For audio podcasts? You don't even need Google's NotebookLM or Meta's NotebookLlama. ChatGPT can make an engaging podcast script for you right now. Here's my podcast text generator you can use for free. And F5TTS can turn that text into audio. Of course, you'd have to monitor for any 'hiccups' like occasional mispronunciations, but they're not that many if you select a good voice sample, and totally fixable. And no egregious GPU requirements. I guess I should dedicate a separate article to the process.

F5-TTS Podcast Example

F5-TTS can generate great audio for monologues or dialogues, like this podcast.The static video with a waveform was generated with FFMPEG functionality, conveniently implemented by AI Video Composer - all free tools.
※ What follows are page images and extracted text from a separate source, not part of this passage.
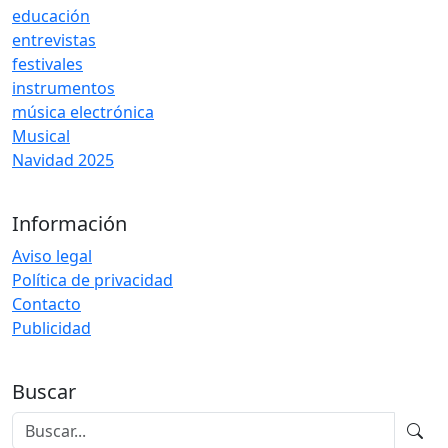
educación
entrevistas
festivales
instrumentos
música electrónica
Musical
Navidad 2025
Información
Aviso legal
Política de privacidad
Contacto
Publicidad
Buscar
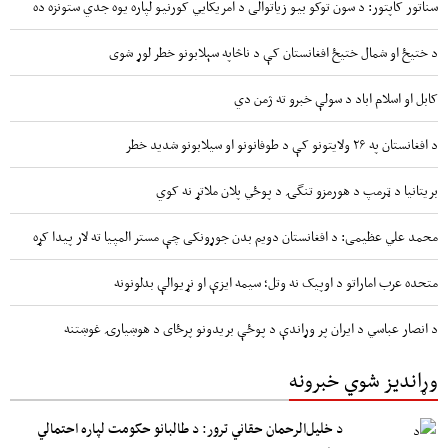
سناتور کاپتور: د سون توکو بیو زیاتوالی د امریکایي کورنیو لپاره یوه جدي ستونزه ده
د ختیځ او شمال ختیځ افغانستان کې د ناڅاپه سېلابونو خطر لوړ شوی
کابل او اسلام اباد د سولې خبرو ته ژمن دي
د افغانستان په ۲۶ ولایتونو کې د طوفانونو او سیلابونو شدید خطر
بریتانیا د ټرمپ د هورمزو تنگۍ د پوځي پلان ملاتړ نه کوي
محمد علي عظیمی: د افغانستان دویم بدن جوړونکی چې مستر المپیا ته لار پیدا کړه
متحده عرب اماراتو د اوپیک نه وتل؛ سیمه ایزې او نړیوالې بدلونونه
د انصار عباسي د ایران پر وړاندې د پوځې بریدونو پرځای د هوښیارۍ غوښتنه
وړاندیز شوي خبرونه
د خلیل‌الرحمان حقاني ترور: د طالبانو حکومت لپاره احتمالي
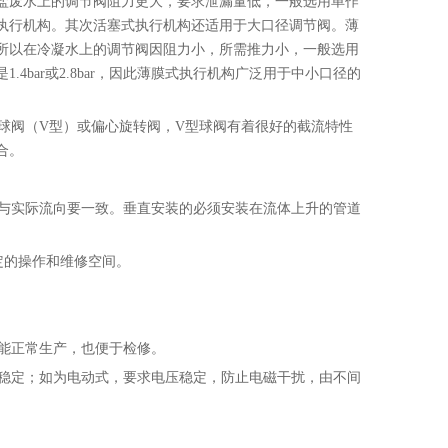
盐废水上的调节阀阻力更大，要求泄漏量低，一般选用单作
执行机构。其次活塞式执行机构还适用于大口径调节阀。薄
所以在冷凝水上的调节阀因阻力小，所需推力小，一般选用
bar或2.8bar，因此薄膜式执行机构广泛用于中小口径的
阀（V型）或偏心旋转阀，V型球阀有着很好的截流特性
合。
与实际流向要一致。垂直安装的必须安装在流体上升的管道
定的操作和维修空间。
能正常生产，也便于检修。
稳定；如为电动式，要求电压稳定，防止电磁干扰，由不间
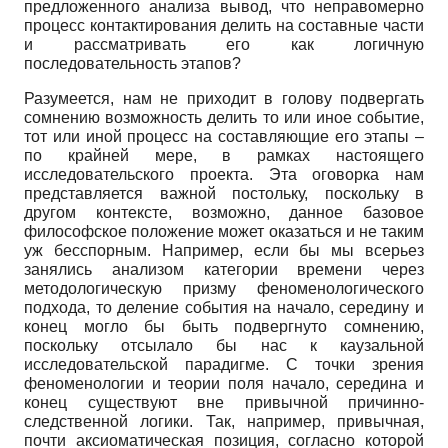
предложенного анализа вывод, что неправомерно
процесс контактирования делить на составные части
и рассматривать его как логичную
последовательность этапов?
Разумеется, нам не приходит в голову подвергать
сомнению возможность делить то или иное событие,
тот или иной процесс на составляющие его этапы –
по крайней мере, в рамках настоящего
исследовательского проекта. Эта оговорка нам
представляется важной постольку, поскольку в
другом контексте, возможно, данное базовое
философское положение может оказаться и не таким
уж бесспорным. Например, если бы мы всерьез
занялись анализом категории времени через
методологическую призму феноменологического
подхода, то деление события на начало, середину и
конец могло бы быть подвергнуто сомнению,
поскольку отсылало бы нас к каузальной
исследовательской парадигме. С точки зрения
феноменологии и теории поля начало, середина и
конец существуют вне привычной причинно-
следственной логики. Так, например, привычная,
почти аксиоматическая позиция, согласно которой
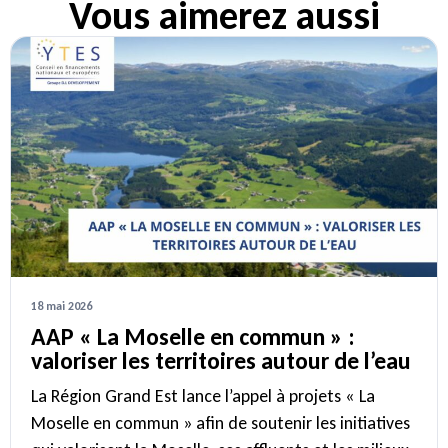
Vous aimerez aussi
18 mai 2026
AAP « La Moselle en commun » :
valoriser les territoires autour de l’eau
La Région Grand Est lance l’appel à projets « La
Moselle en commun » afin de soutenir les initiatives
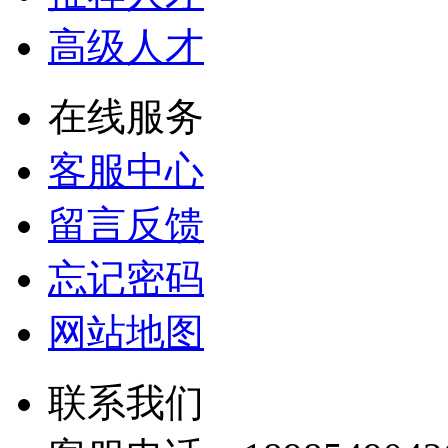
高级人才
在线服务
客服中心
留言反馈
忘记密码
网站地图
联系我们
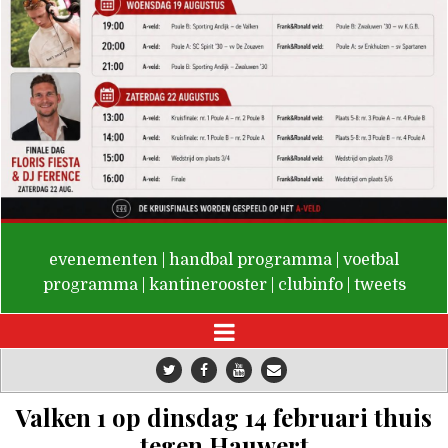
De Valken
evenementen
|
handbal programma
|
voetbal
programma
|
kantinerooster
|
clubinfo
|
tweets
Valken 1 op dinsdag 14 februari thuis
tegen Hauwert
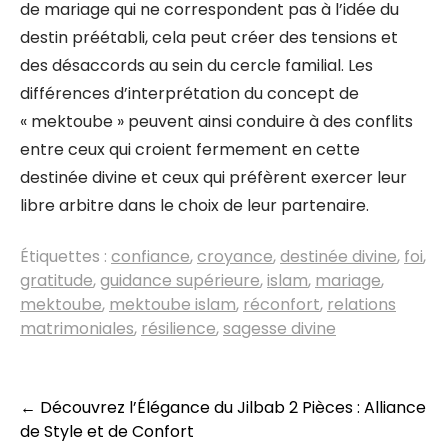
de mariage qui ne correspondent pas à l’idée du
destin préétabli, cela peut créer des tensions et
des désaccords au sein du cercle familial. Les
différences d’interprétation du concept de
« mektoube » peuvent ainsi conduire à des conflits
entre ceux qui croient fermement en cette
destinée divine et ceux qui préfèrent exercer leur
libre arbitre dans le choix de leur partenaire.
Étiquettes :
confiance
,
croyance
,
destinée divine
,
foi
,
gratitude
,
guidance supérieure
,
islam
,
mariage
,
mektoube
,
mektoube islam
,
réconfort
,
relations
matrimoniales
,
résilience
,
sagesse divine
Navigation
←
Découvrez l’Élégance du Jilbab 2 Pièces : Alliance
de Style et de Confort
des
The Future of AI-Generated Video Podcasts: Hold on to Your Butts!

There are still a lot of bugs, especially with lip-syncing, but I’m optimistic this tech will improve fast.

And that means soon, we’ll probably see an explosion of AI-generated YouTube channels featuring two-host podcasts that look entirely real.

Some of it will be great content; others, frankly, will be low-quality junk, flooding the platform. It’s always a double-edged sword with new tech—democratized tools let anyone have a shot, but they also open the door to a lot of people just churning out trash.

We’re heading straight into the eye of an AI-generated content shitstorm, and it’s going to be like a digital locust plague. Mark my words: once AI video generation finally gets the lip-syncing and facial animations right, we’re looking at an all-you-can-stomach buffet of fake, formulaic, and recycled drivel, served up by digital talking heads with the charisma of moldy tofu. You think we’ve seen low-effort content on YouTube now? Strap in, because this is just the appetizer.

But, as usual, platforms will likely catch on and filter out the worst of it before long. They better.